Even before any relief checks have gone out, the American Farm Bureau Federation claimed that more money will soon be needed from Congress. “We’re going to find out very quickly that amount of money is not going to help sustain a lot of our farmers through this difficult time,” said the group’s president, Zippy Duvall. “The secretary was asking for a lot more.”

In the meantime, lawmakers have flooded Agriculture Secretary Sonny Perdue’s mailbox every day with letters reminding him to make sure farmers in their states aren’t forgotten.

Perdue’s challenge is to get money into the hands of farmers without skewing their business decisions like which crops to plant or drawing charges of political favoritism.

The $2 trillion economic rescue package signed into law last month includes $9.5 billion for cattle ranchers, fresh produce growers and other agricultural sectors affected by the economic freeze, as well as another $14 billion injection for the Commodity Credit Corporation that can be used in a variety of ways.

The $9.5 billion in direct agricultural aid allocated to Perdue’s office names specific sectors that should receive assistance, including dairy and livestock industries; growers of specialty crops like fruits, nuts and vegetables; and producers that “supply local food systems” including schools and farmers markets.

The aid isn’t earmarked exclusively for those groups, and Congress didn’t provide any other directions in the legislation itself.

Dale Moore, AFBF’s executive vice president, told reporters last week that Perdue interpreted the funding provision to apply to “a broader range of folks who are not covered by other aspects” of farm assistance, rather than just the groups that are listed.

Even as the relief bill was being crafted, Western senators went to bat for livestock producers during the negotiations. Now, they’re heaping pressure on USDA to keep cattle ranchers’ concerns in mind.

More than 100 lawmakers sent Perdue a letter last week arguing that “there is an immediate need for assistance for our cattle producers” while the impact on other farm commodities was still being measured.

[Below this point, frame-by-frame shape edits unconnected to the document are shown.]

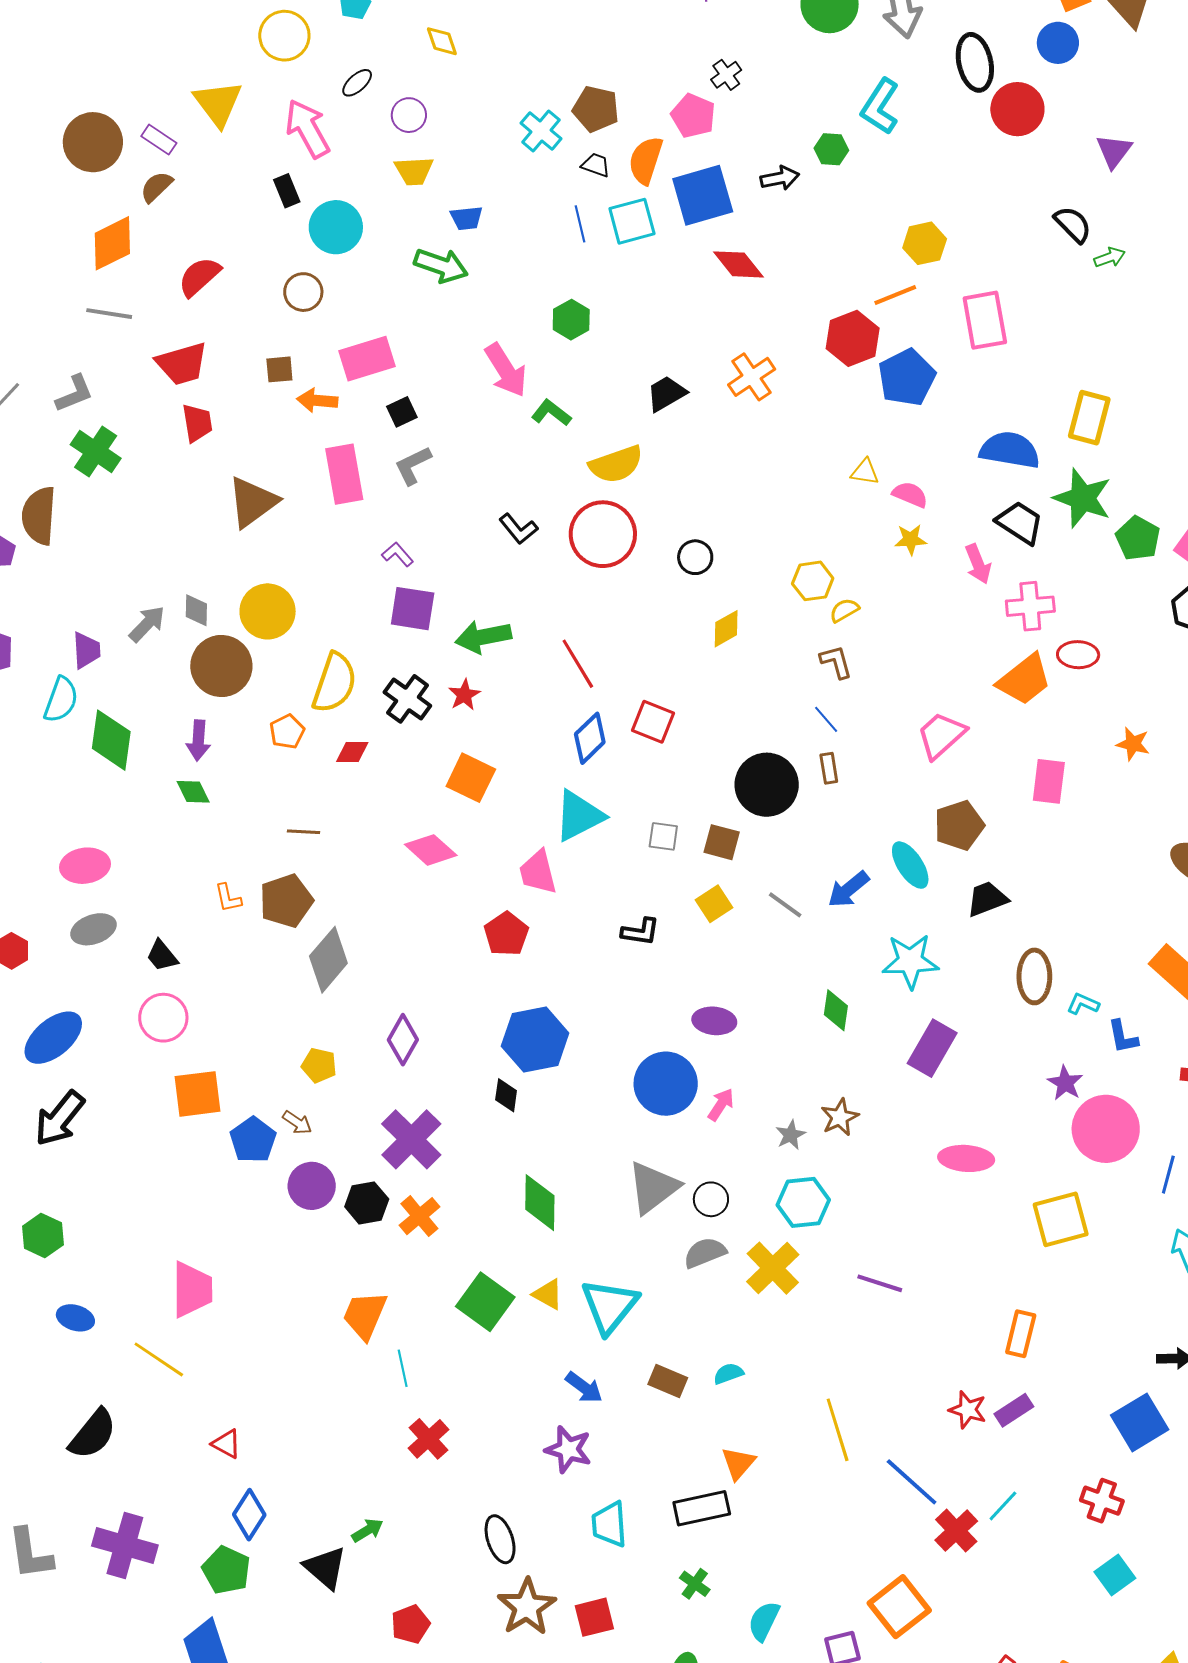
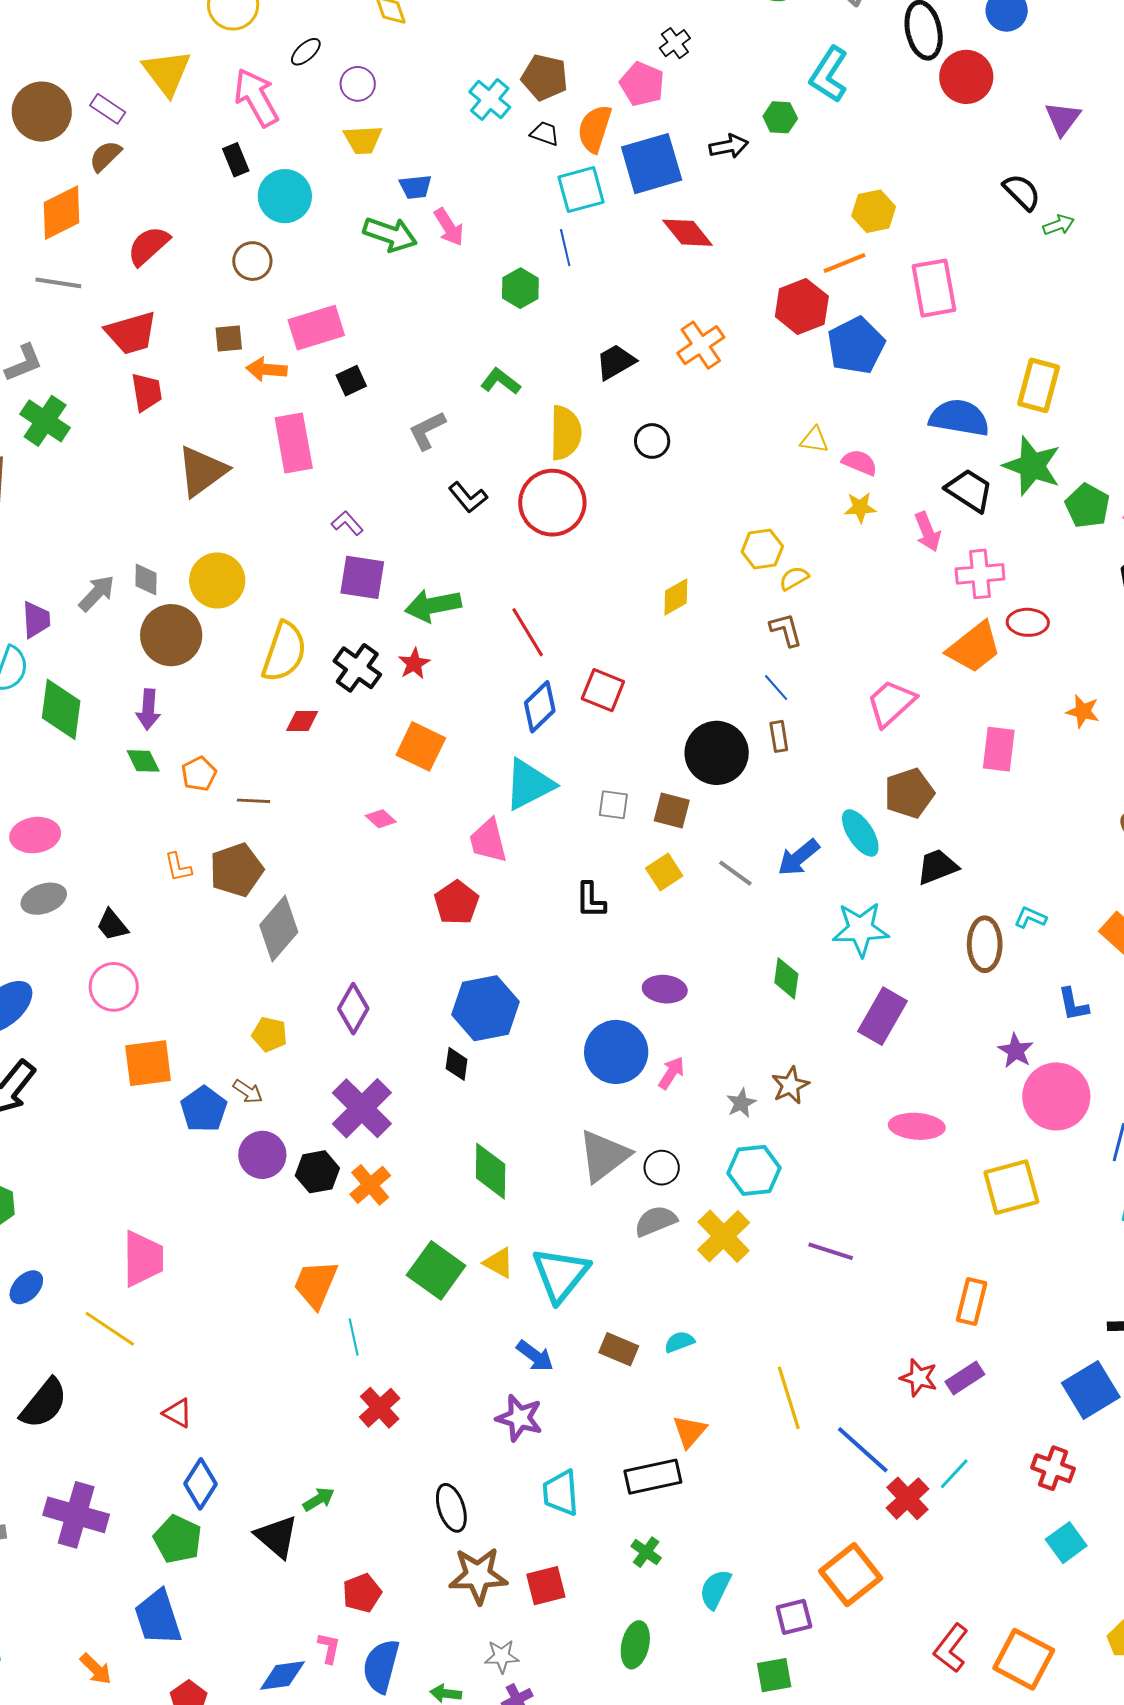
blue line: (580, 224) -> (565, 248), moved
pink arrow: (506, 370) -> (449, 227), moved, size x0.7
yellow semicircle: (616, 464) -> (565, 433), turned -70
gray L-shape: (413, 465) -> (427, 431), moved
black circle: (695, 557) -> (652, 441), moved
orange pentagon: (287, 732) -> (199, 774), moved
pink diamond: (431, 850) -> (381, 819), size x0.6
black L-shape: (640, 932) -> (591, 900), turned 81
cyan L-shape: (1083, 1004) -> (1030, 918), moved
blue ellipse: (75, 1318) -> (26, 1287), turned -63
brown star: (527, 1607) -> (478, 1575), turned 30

The dairy industry, which has struggled through years of low milk prices, rapid consolidation and rising bankruptcies has called for USDA to buy up their milk products and distribute them to those in need.

Similar proposals have been floated for specialty crops, like fresh fruits and vegetables, which are now being left to rot in some regions.

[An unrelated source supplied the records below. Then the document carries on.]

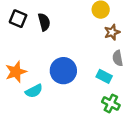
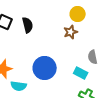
brown star: (112, 32) -> (71, 32), moved
cyan semicircle: (34, 91) -> (19, 86), turned 35

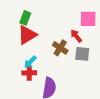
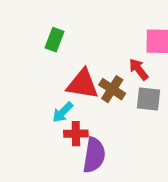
red triangle: (27, 35) -> (82, 84), moved, turned 40
red cross: (29, 73) -> (76, 134), moved

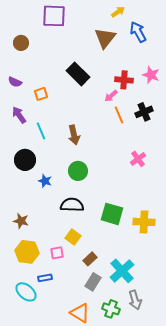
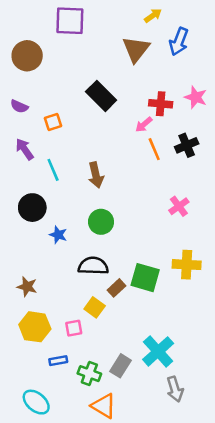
blue arrow: (138, 32) -> (179, 42), turned -130
brown circle: (21, 43) -> (27, 56), size x1.5
yellow cross: (144, 222) -> (187, 265), moved
brown rectangle: (90, 259) -> (117, 288), moved
cyan ellipse: (26, 292) -> (36, 402), moved
green cross: (111, 309) -> (89, 374), moved

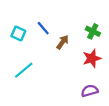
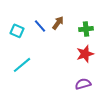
green cross: (93, 31) -> (86, 29), turned -32
brown arrow: (63, 42) -> (58, 23), moved

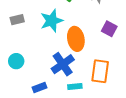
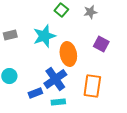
cyan rectangle: (75, 86) -> (58, 102), moved
blue rectangle: (39, 87) -> (35, 93), moved

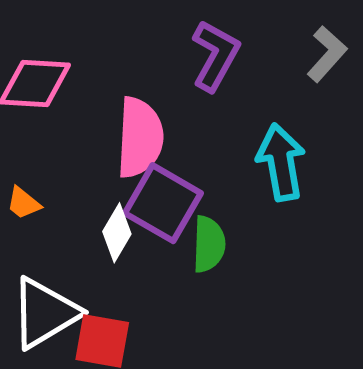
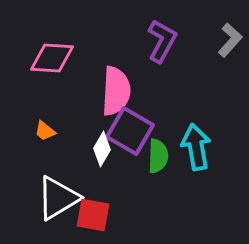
cyan arrow: (281, 162) -> (196, 147), moved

The potential price tag for supporting those specifically named groups is quickly adding up. Even local and regional agricultural markets like farmers’ markets and farm-to-school programs are facing more than $1 billion in losses, according to industry estimates.

Midwestern senators this week asked Perdue to use some of the additional $14 billion in CCC spending power to offset biofuel market carnage which has, in turn, brought down corn futures prices by about 15% since January.

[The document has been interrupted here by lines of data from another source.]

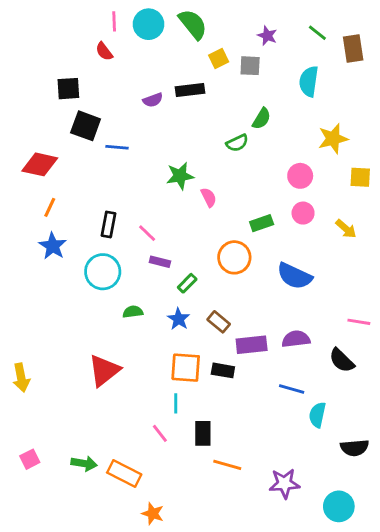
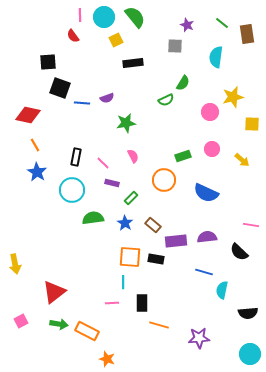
yellow square: (219, 59) -> (116, 40), moved
purple semicircle: (153, 100) -> (107, 98), moved
pink circle: (300, 176) -> (210, 112), moved
pink semicircle: (209, 197) -> (133, 156), moved
orange line: (50, 207) -> (35, 145), turned -56
green semicircle: (133, 312) -> (93, 218), size x1.5
red triangle: (104, 370) -> (54, 292), moved
pink line: (160, 433) -> (112, 303), turned -56
cyan circle: (339, 506) -> (250, 354), moved

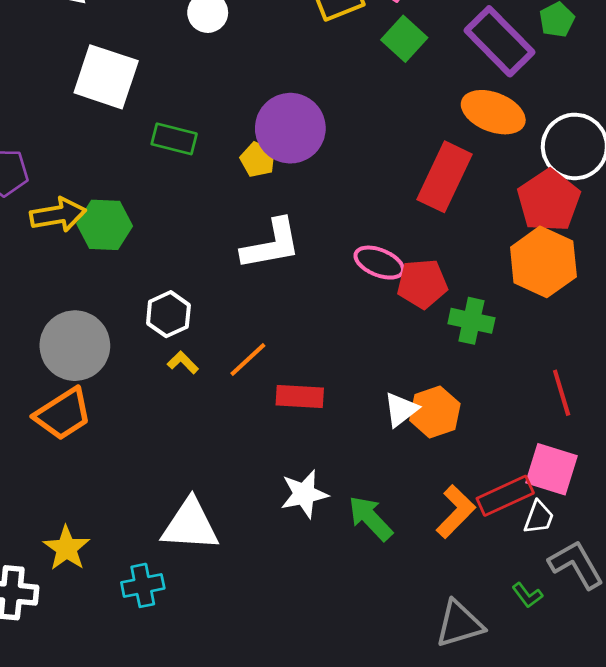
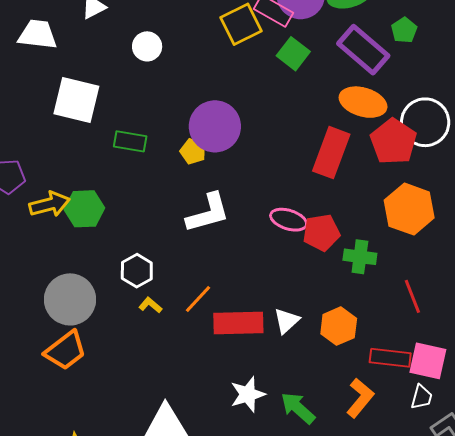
red pentagon: (549, 201) -> (393, 142), moved
red line: (562, 393) -> (412, 296), moved
red rectangle: (300, 396) -> (238, 323), size x1.4
white triangle: (401, 410) -> (287, 321), moved
red rectangle: (505, 496) -> (390, 358), moved, turned 36

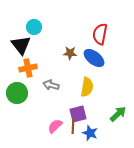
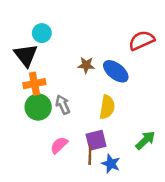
red semicircle: (100, 34) -> (142, 40), moved, turned 55
gray arrow: (51, 85) -> (63, 105), turned 49
green circle: (17, 93) -> (38, 107), moved
pink semicircle: (55, 126) -> (59, 145), moved

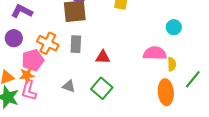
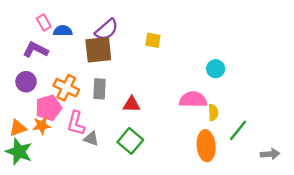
pink L-shape: (29, 90) -> (76, 123), moved

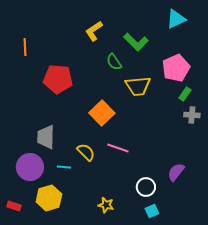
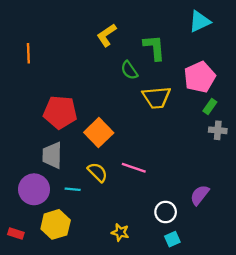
green L-shape: (136, 42) -> (154, 48), turned -140
red pentagon: (58, 79) -> (60, 112), moved
orange square: (102, 113) -> (99, 133), moved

Some analysts expect USDA will design a program similar to its trade relief payments since 2018. The department attempted to calculate the impact of retaliatory tariffs on specific commodity prices, and then reimbursed farmers based on the volume and variety of their production, or that of their county.

As with the trade bailout funds, the stimulus money could be distributed in multiple batches. That would allow Perdue to bolster reeling sectors that need money now while leaving room to adjust course as needed.

USDA could even use its additional spending power through the CCC to fund another round of trade aid itself, now that China has struggled to fulfill its promise to import eye-popping sums of U.S. farm goods as part of the “Phase One” trade deal signed in January. For example, soybean futures prices haven’t fallen as steeply since January as other major crops like corn or cotton. But growers of the oilseed arguably were hit hardest by President Donald Trump’s trade war with Beijing, and they made out well under USDA’s trade relief program, POLITICO said.

So, we will see. USDA has not laid out a timeline for when it will announce details of the stimulus payments, but these decisions certainly should be watched closely by producers as they emerge, Washington Insider believes.